Infine Curto non sa una cosa importante o fa finta di non saperla, in tal caso non sarebbe edificante. Il sottoscritto da sempre dice, ma lo dicono anche coloro che hanno promosso il referendum, che comunque la grande industria potrà essere chiusa solo quando saranno state create le alternative di lavoro, vale a dire un progetto credibile di alternativa di lavoro per chi oggi il lavoro ce l’ha. Questo è il punto focale che sfugge a Curto, e quelli come lui, e lui non sa quanto abbiamo speso per riunire tutte le componenti politiche a discutere delle alternative. Ma ahimè, non c’è verso di portare i vari politici, di destra e di sinistra, attorno allo stesso tavolo.
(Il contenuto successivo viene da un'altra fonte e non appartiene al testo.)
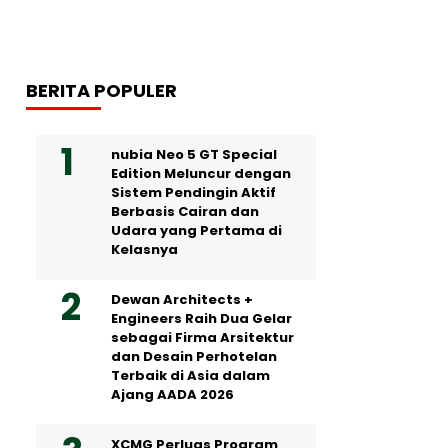
BERITA POPULER
nubia Neo 5 GT Special
Edition Meluncur dengan
Sistem Pendingin Aktif
Berbasis Cairan dan
Udara yang Pertama di
Kelasnya
Dewan Architects +
Engineers Raih Dua Gelar
sebagai Firma Arsitektur
dan Desain Perhotelan
Terbaik di Asia dalam
Ajang AADA 2026
XCMG Perluas Program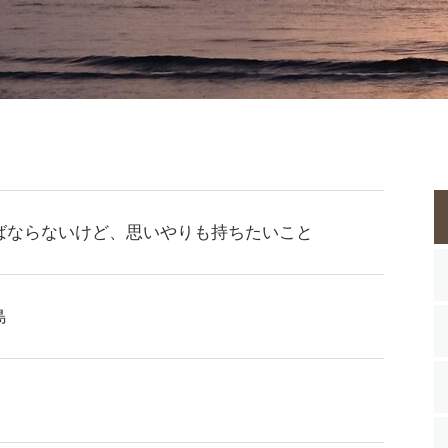
ばならないけど、思いやりも持ちたいこと
島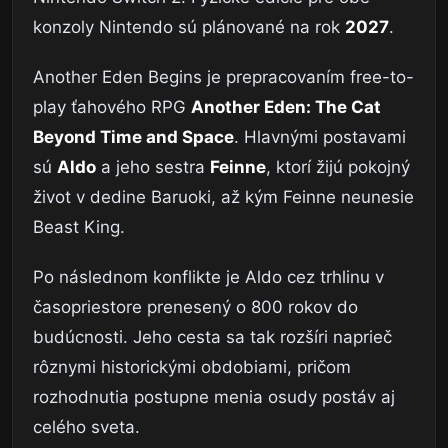
konzoly Nintendo sú plánované na rok
2027
.
Another Eden Begins je prepracovaním free-to-
play ťahového RPG
Another Eden: The Cat
Beyond Time and Space
. Hlavnými postavami
sú
Aldo
a jeho sestra
Feinne
, ktorí žijú pokojný
život v dedine Baruoki, až kým Feinne neunesie
Beast King.
Po následnom konflikte je Aldo cez trhlinu v
časopriestore prenesený o 800 rokov do
budúcnosti. Jeho cesta sa tak rozšíri naprieč
rôznymi historickými obdobiami, pričom
rozhodnutia postupne menia osudy postáv aj
celého sveta.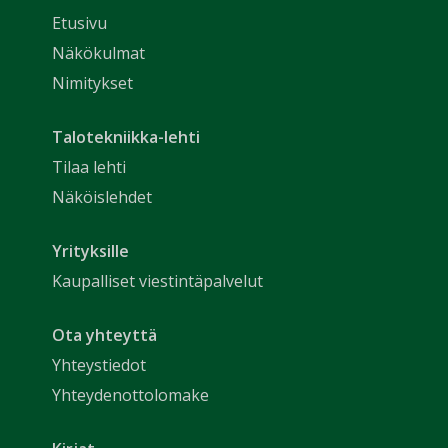
Etusivu
Näkökulmat
Nimitykset
Talotekniikka-lehti
Tilaa lehti
Näköislehdet
Yrityksille
Kaupalliset viestintäpalvelut
Ota yhteyttä
Yhteystiedot
Yhteydenottolomake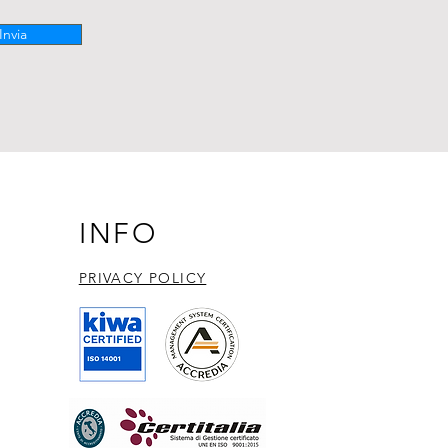
Invia
INFO
PRIVACY POLICY​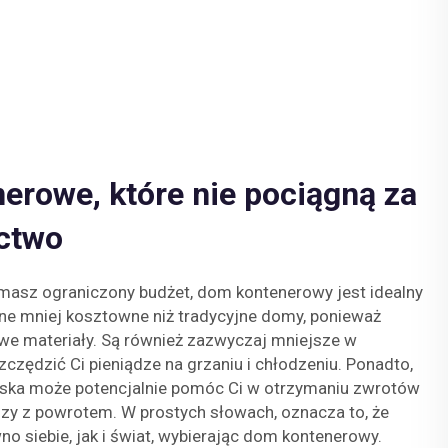
erowe, które nie pociągną za
ctwo
 masz ograniczony budżet, dom kontenerowy jest idealny
lne mniej kosztowne niż tradycyjne domy, ponieważ
we materiały. Są również zazwyczaj mniejsze w
czędzić Ci pieniądze na grzaniu i chłodzeniu. Ponadto,
ska może potencjalnie pomóc Ci w otrzymaniu zwrotów
zy z powrotem. W prostych słowach, oznacza to, że
 siebie, jak i świat, wybierając dom kontenerowy.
E questo Curto lo sa e se non lo sa lo deve sapere, perché attorno ad un polo industriale che produce un fatturato annuo di circa 10 miliardi di euro si producono poteri forti che in qualche modo generano interessi; e che questi interessi sono troppo pochi per il popolo, che mantiene il sistema.

Il sottoscritto, “pazzo” come Curto lo definisce, ha già avuto questa attribuzione tempo fa da altri, da cui non ha più bisogno di schernirsi. Animato da questa pazzia sta cercando di tirar fuori un progetto alternativo e con altrettanta pazzia sta facendo quadrato per svilupparlo. Certo, in un momento di lucidità, mi rendo conto che verosimilmente il mio tempo di fare il politico cesserà presto, mi interneranno da qualche parte, ma potrò dire, dal manicomio, che nessuno, tantomeno Curto, ha provato a discutere o progettare una alternativa, ovviamente nessuno ci crederà.